- **TASK INSTRUCTIONS**
The data must be written out once more, precisely as given.
═════ MATERIAL FOR THIS EXERCISE
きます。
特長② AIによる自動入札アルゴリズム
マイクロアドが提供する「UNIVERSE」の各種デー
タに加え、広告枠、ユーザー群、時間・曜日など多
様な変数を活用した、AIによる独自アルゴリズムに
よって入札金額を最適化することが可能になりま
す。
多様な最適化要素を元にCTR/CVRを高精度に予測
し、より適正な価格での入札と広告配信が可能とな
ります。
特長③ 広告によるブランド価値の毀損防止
══════════
- **EXERCISE RESULT**
きます。
特長② AIによる自動入札アルゴリズム
マイクロアドが提供する「UNIVERSE」の各種デー
タに加え、広告枠、ユーザー群、時間・曜日など多
様な変数を活用した、AIによる独自アルゴリズムに
よって入札金額を最適化することが可能になりま
す。
多様な最適化要素を元にCTR/CVRを高精度に予測
し、より適正な価格での入札と広告配信が可能とな
ります。
特長③ 広告によるブランド価値の毀損防止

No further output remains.